Supplied entries –
|---|
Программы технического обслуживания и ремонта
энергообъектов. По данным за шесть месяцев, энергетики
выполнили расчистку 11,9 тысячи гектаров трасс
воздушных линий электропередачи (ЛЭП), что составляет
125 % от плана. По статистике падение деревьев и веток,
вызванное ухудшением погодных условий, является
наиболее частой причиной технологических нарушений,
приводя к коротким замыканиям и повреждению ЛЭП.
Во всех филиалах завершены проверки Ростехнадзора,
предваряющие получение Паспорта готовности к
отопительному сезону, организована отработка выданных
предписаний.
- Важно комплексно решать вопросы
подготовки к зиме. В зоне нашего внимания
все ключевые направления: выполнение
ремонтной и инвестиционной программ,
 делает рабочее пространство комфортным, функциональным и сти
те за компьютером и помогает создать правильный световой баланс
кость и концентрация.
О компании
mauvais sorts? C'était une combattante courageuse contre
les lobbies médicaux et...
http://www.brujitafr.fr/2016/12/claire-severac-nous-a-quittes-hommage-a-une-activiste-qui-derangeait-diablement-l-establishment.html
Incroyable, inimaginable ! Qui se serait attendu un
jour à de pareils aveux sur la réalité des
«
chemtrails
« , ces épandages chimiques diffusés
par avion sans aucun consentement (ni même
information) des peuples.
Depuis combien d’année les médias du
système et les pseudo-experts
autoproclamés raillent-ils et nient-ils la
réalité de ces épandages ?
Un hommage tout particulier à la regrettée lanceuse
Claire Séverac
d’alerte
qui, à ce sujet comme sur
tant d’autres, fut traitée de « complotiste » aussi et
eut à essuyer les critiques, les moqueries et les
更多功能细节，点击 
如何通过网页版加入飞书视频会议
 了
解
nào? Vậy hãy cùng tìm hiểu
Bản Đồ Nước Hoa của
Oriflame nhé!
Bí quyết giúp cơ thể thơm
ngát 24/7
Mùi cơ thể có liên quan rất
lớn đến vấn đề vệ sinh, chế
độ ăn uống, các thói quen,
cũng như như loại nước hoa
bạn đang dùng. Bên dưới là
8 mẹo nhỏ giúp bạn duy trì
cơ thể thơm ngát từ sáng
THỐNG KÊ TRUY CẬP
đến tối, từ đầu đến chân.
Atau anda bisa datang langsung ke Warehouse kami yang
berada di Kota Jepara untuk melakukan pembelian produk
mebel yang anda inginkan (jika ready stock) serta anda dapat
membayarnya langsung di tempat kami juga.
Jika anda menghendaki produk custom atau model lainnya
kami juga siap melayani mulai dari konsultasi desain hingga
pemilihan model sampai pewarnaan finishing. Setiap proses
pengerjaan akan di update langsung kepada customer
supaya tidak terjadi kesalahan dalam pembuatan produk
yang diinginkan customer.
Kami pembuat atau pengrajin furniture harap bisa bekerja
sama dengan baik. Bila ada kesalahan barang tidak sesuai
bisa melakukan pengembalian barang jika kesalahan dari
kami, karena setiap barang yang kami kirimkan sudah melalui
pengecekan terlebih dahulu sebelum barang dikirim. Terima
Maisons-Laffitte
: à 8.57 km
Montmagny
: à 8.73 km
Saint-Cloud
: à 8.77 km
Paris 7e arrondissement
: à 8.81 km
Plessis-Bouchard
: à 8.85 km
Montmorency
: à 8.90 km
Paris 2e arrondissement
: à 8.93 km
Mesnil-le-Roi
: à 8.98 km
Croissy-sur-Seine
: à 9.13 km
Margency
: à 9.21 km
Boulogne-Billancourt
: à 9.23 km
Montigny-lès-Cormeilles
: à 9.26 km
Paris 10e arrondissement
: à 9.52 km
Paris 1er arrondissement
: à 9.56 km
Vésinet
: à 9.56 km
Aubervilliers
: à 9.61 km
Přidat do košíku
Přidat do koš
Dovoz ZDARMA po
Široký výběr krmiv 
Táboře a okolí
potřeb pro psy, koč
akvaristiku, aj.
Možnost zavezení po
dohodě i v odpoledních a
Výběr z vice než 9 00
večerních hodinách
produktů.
|---|
The task – How many of the lines above include the word "Paris"? Only the number should be given.

Result of the exercise – 4